Saturday, April 30, 2011

Good luck in the final weekend!

Apologies for being a little quite on the blog!  Week 5 brought the superfast new leaderboard and also broke my old extraction code.  Thanks to a very generous and talented Greg Perkins, who is helping me collect the data in his spare time when he's not actively competing in the master's division.  Thanks, Greg!  

Once the final data is in, I'll continue analyzing the data and post my results here.

For those still competing, best wishes for the final weekend! 

Tuesday, April 19, 2011

Age and crossfit open performance

The age versus performance question has been a popular request among readers.  Is the relationship as strong as the weight effect?
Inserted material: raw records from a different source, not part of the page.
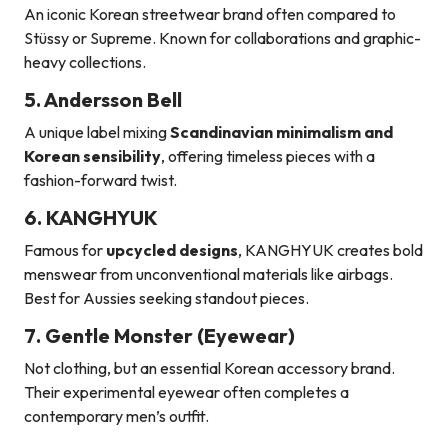
An iconic Korean streetwear brand often compared to
Stüssy or Supreme. Known for collaborations and graphic-
heavy collections.
5. Andersson Bell
A unique label mixing
Scandinavian minimalism and
Korean sensibility
, offering timeless pieces with a
fashion-forward twist.
6. KANGHYUK
Famous for
upcycled designs
, KANGHYUK creates bold
menswear from unconventional materials like airbags.
Best for Aussies seeking standout pieces.
7. Gentle Monster (Eyewear)
Not clothing, but an essential Korean accessory brand.
Their experimental eyewear often completes a
contemporary men’s outfit.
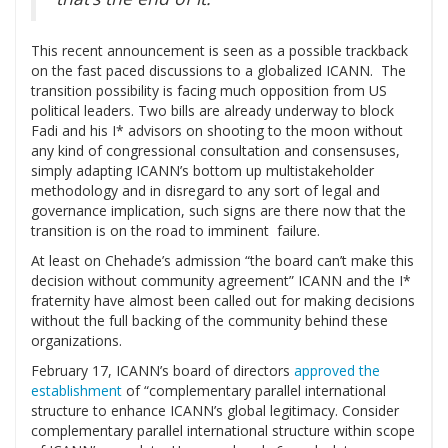
This recent announcement is seen as a possible trackback
on the fast paced discussions to a globalized ICANN. The
transition possibility is facing much opposition from US
political leaders. Two bills are already underway to block
Fadi and his I* advisors on shooting to the moon without
any kind of congressional consultation and consensuses,
simply adapting ICANN’s bottom up multistakeholder
methodology and in disregard to any sort of legal and
governance implication, such signs are there now that the
transition is on the road to imminent failure.
At least on Chehade’s admission “the board can’t make this
decision without community agreement” ICANN and the I*
fraternity have almost been called out for making decisions
without the full backing of the community behind these
organizations.
February 17, ICANN’s board of directors
approved the
establishment
of “complementary parallel international
structure to enhance ICANN’s global legitimacy. Consider
complementary parallel international structure within scope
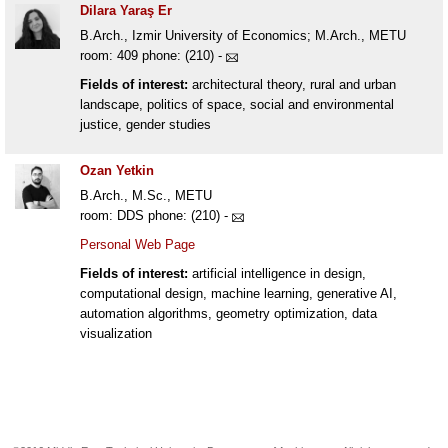
Dilara Yaraş Er
B.Arch., Izmir University of Economics; M.Arch., METU
room: 409 phone: (210) -
Fields of interest:
architectural theory, rural and urban
landscape, politics of space, social and environmental
justice, gender studies
Ozan Yetkin
B.Arch., M.Sc., METU
room: DDS phone: (210) -
Personal Web Page
Fields of interest:
artificial intelligence in design,
computational design, machine learning, generative AI,
automation algorithms, geometry optimization, data
visualization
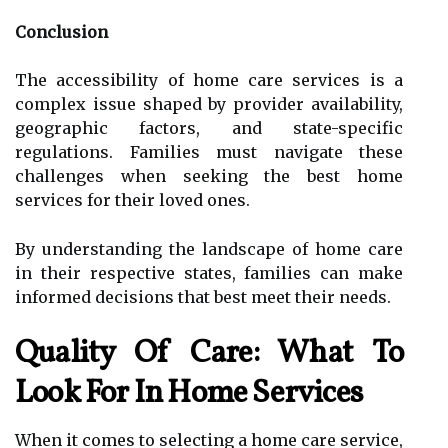
Conclusion
The accessibility of home care services is a
complex issue shaped by provider availability,
geographic factors, and state-specific
regulations. Families must navigate these
challenges when seeking the best home
services for their loved ones.
By understanding the landscape of home care
in their respective states, families can make
informed decisions that best meet their needs.
Quality Of Care: What To
Look For In Home Services
When it comes to selecting a home care service,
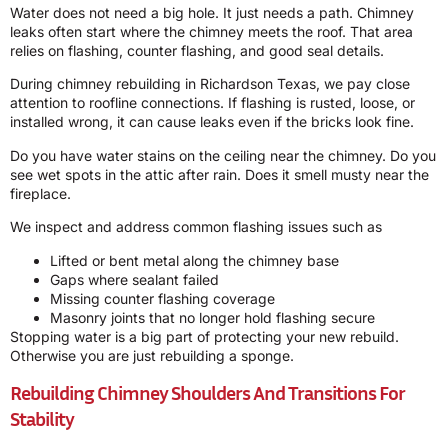
Water does not need a big hole. It just needs a path. Chimney
leaks often start where the chimney meets the roof. That area
relies on flashing, counter flashing, and good seal details.
During chimney rebuilding in Richardson Texas, we pay close
attention to roofline connections. If flashing is rusted, loose, or
installed wrong, it can cause leaks even if the bricks look fine.
Do you have water stains on the ceiling near the chimney. Do you
see wet spots in the attic after rain. Does it smell musty near the
fireplace.
We inspect and address common flashing issues such as
Lifted or bent metal along the chimney base
Gaps where sealant failed
Missing counter flashing coverage
Masonry joints that no longer hold flashing secure
Stopping water is a big part of protecting your new rebuild.
Otherwise you are just rebuilding a sponge.
Rebuilding Chimney Shoulders And Transitions For
Stability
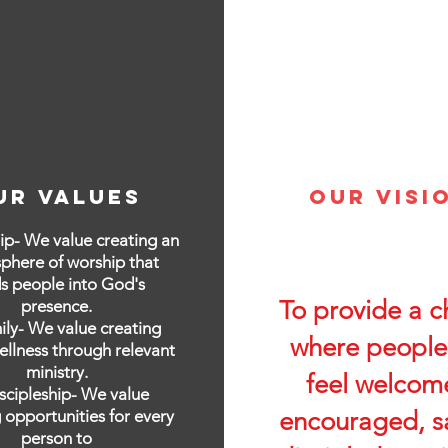
ur values
Our Visi
ip- We value creating an
phere of worship that
s people into God's
To provide a c
presence.
ily- We value creating
where people
ellness through relevant
ministry.
feel welcom
iscipleship- We value
 opportunities for every
encouraged, s
person to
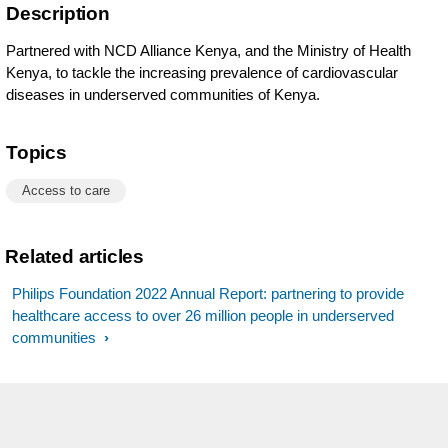
Description
Partnered with NCD Alliance Kenya, and the Ministry of Health
Kenya, to tackle the increasing prevalence of cardiovascular
diseases in underserved communities of Kenya.
Topics
Access to care
Related articles
Philips Foundation 2022 Annual Report: partnering to provide
healthcare access to over 26 million people in underserved
communities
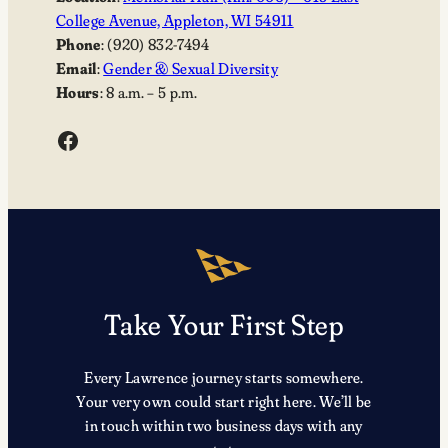
College Avenue, Appleton, WI 54911
Phone
: (920) 832-7494
Email
:
Gender & Sexual Diversity
Hours
: 8 a.m. – 5 p.m.
Facebook
Take Your First Step
Every Lawrence journey starts somewhere.
Your very own could start right here. We’ll be
in touch within two business days with any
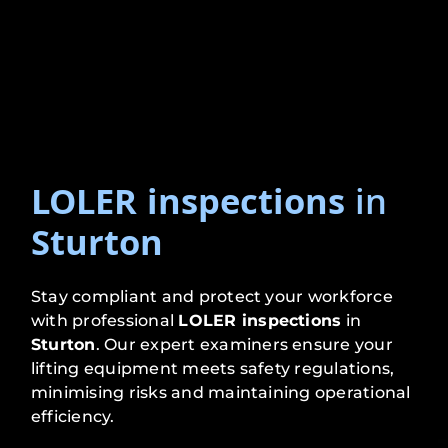
LOLER inspections
in
Sturton
Stay compliant and protect your workforce
with professional
LOLER inspections
in
Sturton
. Our expert examiners ensure your
lifting equipment meets safety regulations,
minimising risks and maintaining operational
efficiency.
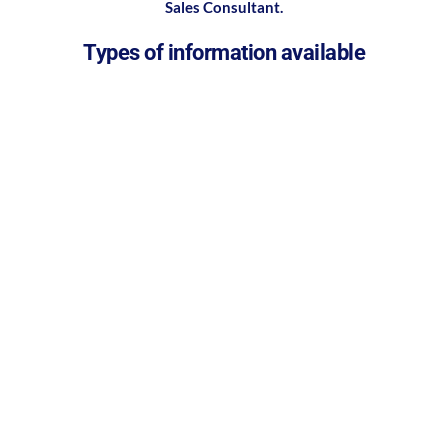
Sales Consultant.
Types of information available
Case studies
Product brochures
Technique guides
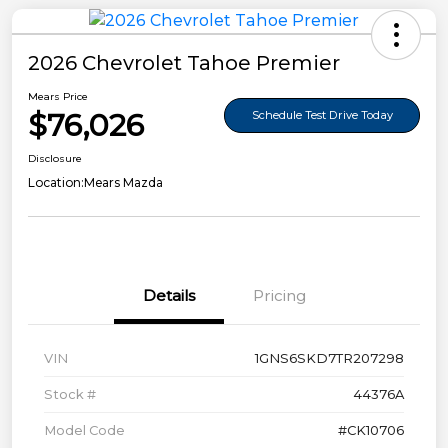
2026 Chevrolet Tahoe Premier
Mears Price
$76,026
Schedule Test Drive Today
Disclosure
Location:
Mears Mazda
Details
Pricing
VIN
1GNS6SKD7TR207298
Stock #
44376A
Model Code
#CK10706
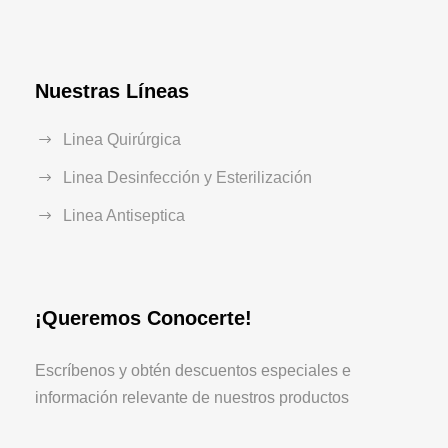
Nuestras Líneas
Linea Quirúrgica
Linea Desinfección y Esterilización
Linea Antiseptica
¡Queremos Conocerte!
Escríbenos y obtén descuentos especiales e
información relevante de nuestros productos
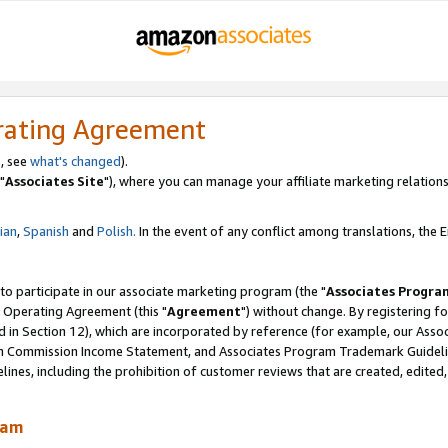
rating Agreement
, see
what's changed
).
"
Associates Site
"), where you can manage your affiliate marketing relations
lian
,
Spanish
and
Polish.
In the event of any conflict among translations, the En
 to participate in our associate marketing program (the "
Associates Progra
 Operating Agreement (this "
Agreement
") without change. By registering fo
d in Section 12), which are incorporated by reference (for example, our Ass
am Commission Income Statement, and Associates Program Trademark Guidel
nes, including the prohibition of customer reviews that are created, edited
ram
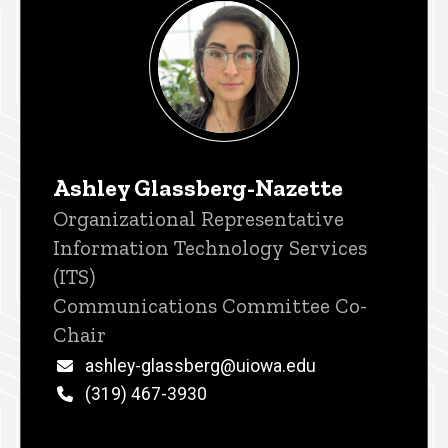
Ashley Glassberg-Nazette
Title/Position
Organizational Representative
Information Technology Services
(ITS)
Communications Committee Co-
Chair
Email
ashley-glassberg@uiowa.edu
Phone
(319) 467-3930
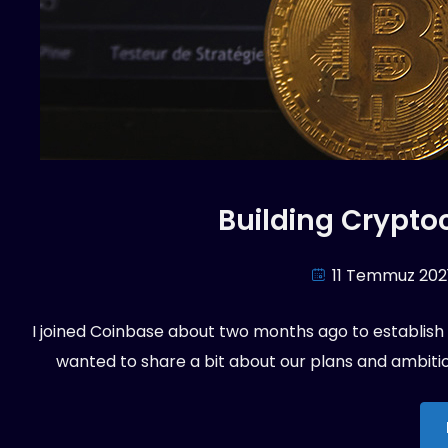
Building Cryptoc
11 Temmuz 202
I joined Coinbase about two months ago to establish an
wanted to share a bit about our plans and ambition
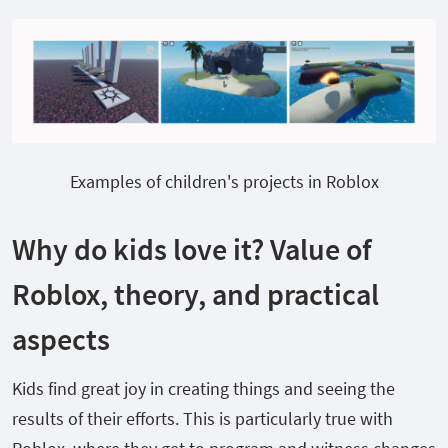
Examples of children's projects in Roblox
Why do kids love it? Value of
Roblox, theory, and practical
aspects
Kids find great joy in creating things and seeing the
results of their efforts. This is particularly true with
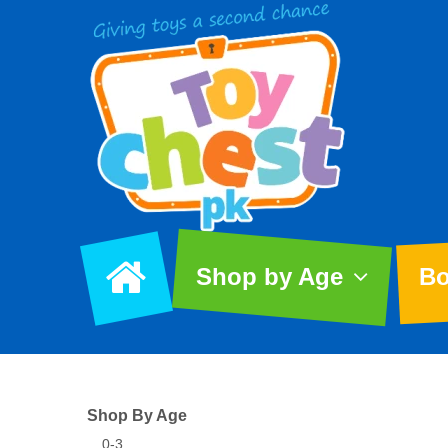
Shop by Age
Bo
Shop By Age
0-3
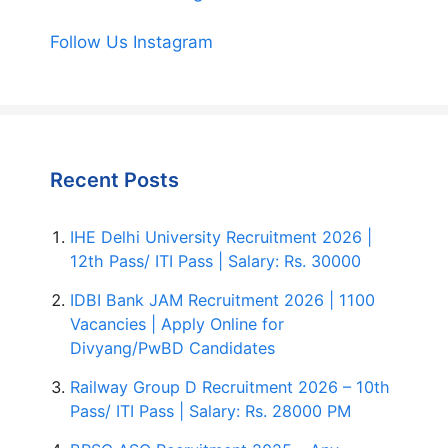
Follow Us Instagram
Recent Posts
IHE Delhi University Recruitment 2026 |
12th Pass/ ITI Pass | Salary: Rs. 30000
IDBI Bank JAM Recruitment 2026 | 1100
Vacancies | Apply Online for
Divyang/PwBD Candidates
Railway Group D Recruitment 2026 – 10th
Pass/ ITI Pass | Salary: Rs. 28000 PM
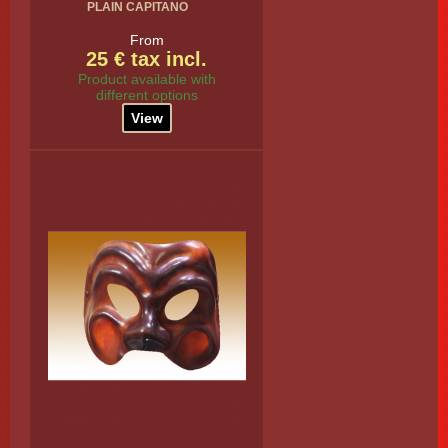
PLAIN CAPITANO
From
25 € tax incl.
Product available with
different options
View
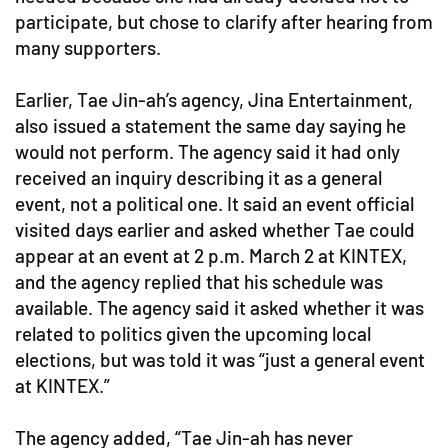
participate, but chose to clarify after hearing from
many supporters.
Earlier, Tae Jin-ah’s agency, Jina Entertainment,
also issued a statement the same day saying he
would not perform. The agency said it had only
received an inquiry describing it as a general
event, not a political one. It said an event official
visited days earlier and asked whether Tae could
appear at an event at 2 p.m. March 2 at KINTEX,
and the agency replied that his schedule was
available. The agency said it asked whether it was
related to politics given the upcoming local
elections, but was told it was “just a general event
at KINTEX.”
The agency added, “Tae Jin-ah has never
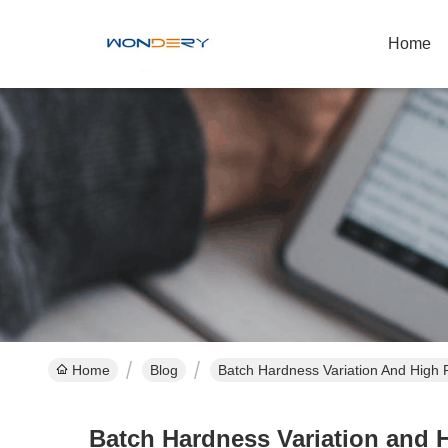
Home
Home
Blog
Batch Hardness Variation And High 
Batch Hardness Variation and 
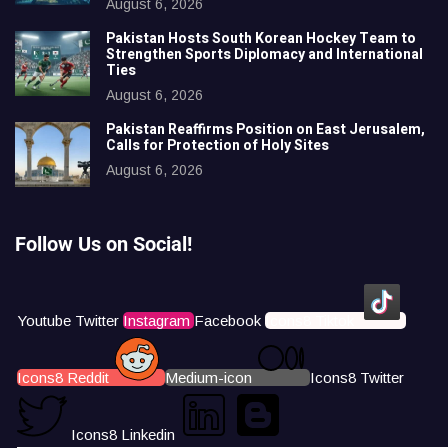
August 6, 2026
Pakistan Hosts South Korean Hockey Team to
Strengthen Sports Diplomacy and International
Ties
August 6, 2026
Pakistan Reaffirms Position on East Jerusalem,
Calls for Protection of Holy Sites
August 6, 2026
Follow Us on Social!
Youtube
Twitter
Instagram
Facebook
Icons8 Tiktok
Icons8 Reddit
Medium-icon
Icons8 Twitter
Icons8 Linkedin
Quick mention on the methods - I've grouped data together by two years wide, in order to make the data a little smoother.  This means the 24 and 25 year olds were lumped together, 26 and 27 year olds and so on.  Master's folks - you make an appearence in the data!   I collected the data from the first two masters divisions (since they do the same Rxed workout), and plotted them here.  At the extreme ends, data isn't plotted because there's not enough athletes.  Note:  I also apologize for the rough plots and text, I'll try to clean things up a bit better and add the percentile scores on the charts a little later.

Looking at the plots below for each workout (for men), the first striking point is how the curves are all very similar to each other, from the general shape to where the peak of performance exists.  In men, across every workout, peak performance is near the age of 24, in elites (blue) and median athletes (red).  If you look closer at some plots though, you can begin to see subtle differences between each workout.  The 'peak' of workout 4 in the elites is especially prominent.  I surmise the muscle up becomes increasingly more difficult with age than compared to other exercises.  Does that suggest power (heavily required for the muscle up), over strength, is the first aspect of fitness that we lose as we age?  Or is the data explained by some other reason?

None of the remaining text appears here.